*Exercise instructions*. Output the exact lines that start at the one containing "erman; dear grandmother" and continue to the last line of the entries below; do not output pictures.

(Page-level text extractions)

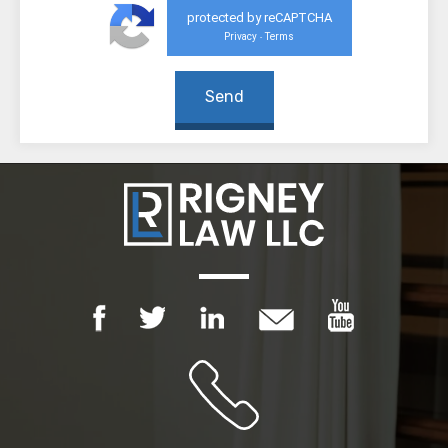
protected by reCAPTCHA
Privacy
Terms
-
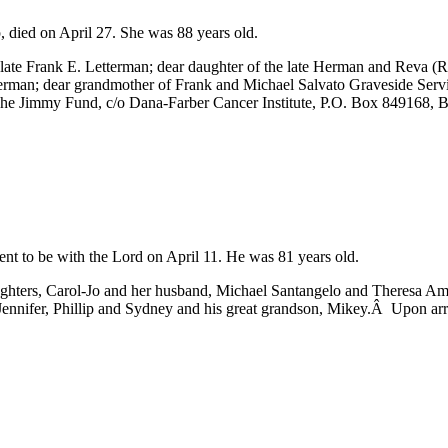
 died on April 27. She was 88 years old.
late Frank E. Letterman; dear daughter of the late Herman and Reva (
erman; dear grandmother of Frank and Michael Salvato Graveside Servi
 The Jimmy Fund, c/o Dana-Farber Cancer Institute, P.O. Box 84916
t to be with the Lord on April 11. He was 81 years old.
ghters, Carol-Jo and her husband, Michael Santangelo and Theresa Ami
Jennifer, Phillip and Sydney and his great grandson, Mikey.Â Upon arri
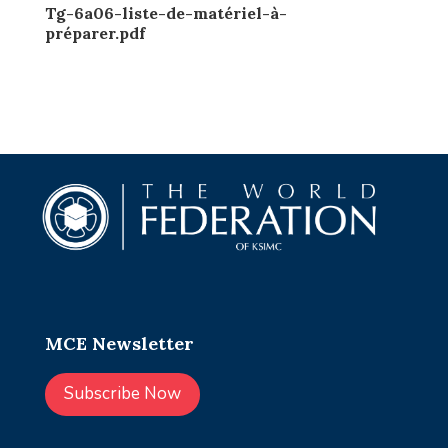
Tg-6a06-liste-de-matériel-à-
préparer.pdf
MCE Newsletter
Subscribe Now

*Expected answer*.
erman; dear grandmother of Frank and Michael Salvato Graveside Servi
 The Jimmy Fund, c/o Dana-Farber Cancer Institute, P.O. Box 84916
t to be with the Lord on April 11. He was 81 years old.
ghters, Carol-Jo and her husband, Michael Santangelo and Theresa Ami
Jennifer, Phillip and Sydney and his great grandson, Mikey.Â Upon arri
Tg-6a06-liste-de-matériel-à-
préparer.pdf
MCE Newsletter
Subscribe Now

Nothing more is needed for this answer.